Magic Feet and Flying Fruit

It’s opera, Dr Spock, but not as we know it…

Billed as the opera world premiere for 3-4 year olds, Scottish Opera brings KidO to a wide selection of venues around the country.  In a forty-five minute show, the world of musical storytelling creates an adventure that encourages young children to play, to feel, to pretend and… understand that funny noises from kettles and teacups can be music too!

KidO, directed by Lu Kemp, is a follow-up to BabyO and SensoryO, produced for babies and toddlers respectively – and it was no surprise that the majority of children and carers at the most recent Edinburgh event had been to one, if not both, of these earlier shows.

Katie Lavinia Cooper’s music is specially written to demonstrate how body and vocal percussion can create rhythm and build up words and tunes, and the story (featuring Frances Morrison-Allen, Stuart Semple and Andrew McTaggart) is essentially about two very different characters who learn how to share their living space.

Yes, it’s fun and it’s great entertainment, but as Jane Davidson, Scottish Opera’s Director of Education and Outreach, says: ‘there’s also evidence that music can help children with their cognitive development, so for example, through repetition and recognition of the sounds and actions that motivate the characters in the story, we’re helping build language skills.’ Carers, too, she says, can learn so much about their child through watching their reactions to the show.

Opera and children is a natural pairing, Jane says.  There is high drama, there is strong characterisation, and there are great stories; think of the most universally popular operas like Madame Butterfly and La Boheme – soap operas by any other name – and this is simply translated to an age-appropriate kids’ production.
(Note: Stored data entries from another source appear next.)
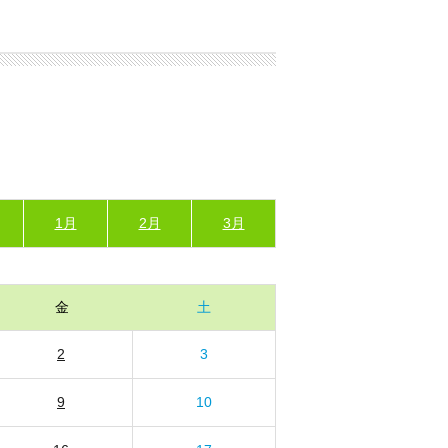
1月
2月
3月
金
土
2
3
9
10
Jane stresses that for these very reasons, opera should never be seen as exclusive or daunting, and indeed, it was Stephen Sondheim who said that the definition of what is an opera or a musical is only dependent on the audience… BabyO, SensoryO and KidO are also an attempt to make the idea of opera accessible to all, to encourage a young audience that will grow up with the music, and in doing so creating an ‘ecosystem’ of opera-lovers.

Scottish Opera’s youth company, Connect (for chorus and orchestra), its Education Angels, its primary school programme and its series of Unwrapped – free events in which three or four scenes are performed and explained by the stage manager – are all part of the dynamic outreach programme.

Frances Morrison-Allen, Stuart Semple and Andrew McTaggart in Kido, Scottish Opera 2015. Credit Mark HamiltonSo, what did my personal 4 year old reviewer make of KidO?  Naturally cautious, he was having none of invitation to the musical floor that every other child couldn’t get enough of.  But he loved the ‘robot’ (it might have been a robot, it might have been an angel; it was gold and had wings) who tossed the fruit around to make a fruit piano (4 year old is since wondering why the grapefruit and pineapples at home don’t make music) and he is still singing, in a deep growly voice, ‘this is my space…’  His overall verdict was ‘amazing, brilliant and funny’.  The two criticisms were that there was not much music – I had initially dubbed it a concert so that was more about expectation than content – and that we should be allowed to see it again…

Anyone with a child or grandchild looking for an outing with a difference (both kids’ theatre and music classes can be hugely expensive, so at £5-7 this isn’t too bad) should give this a go.

At various venues throughout Scotland til the end of April.